* Work to be completed: Down to the final line, print the records below exactly and without pictures.

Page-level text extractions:
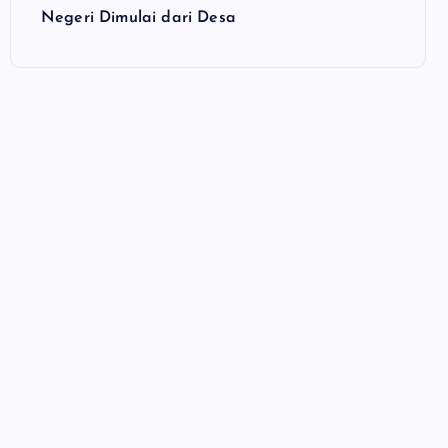
Negeri Dimulai dari Desa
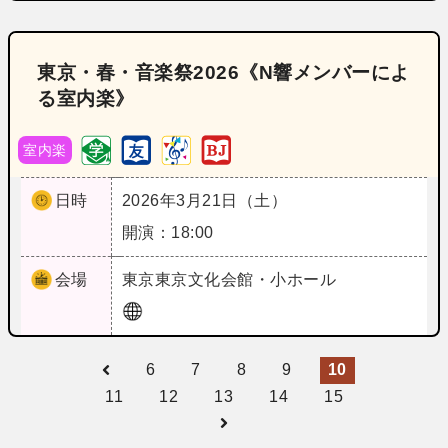
東京・春・音楽祭2026《N響メンバーによ
る室内楽》
室内楽
日時
2026年3月21日（土）
開演：18:00
会場
東京
東京文化会館・小ホール
6
7
8
9
10
11
12
13
14
15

* Your response:
Negeri Dimulai dari Desa
東京・春・音楽祭2026《N響メンバーによ
る室内楽》
室内楽
日時
2026年3月21日（土）
開演：18:00
会場
東京
東京文化会館・小ホール
6
7
8
9
10
11
12
13
14
15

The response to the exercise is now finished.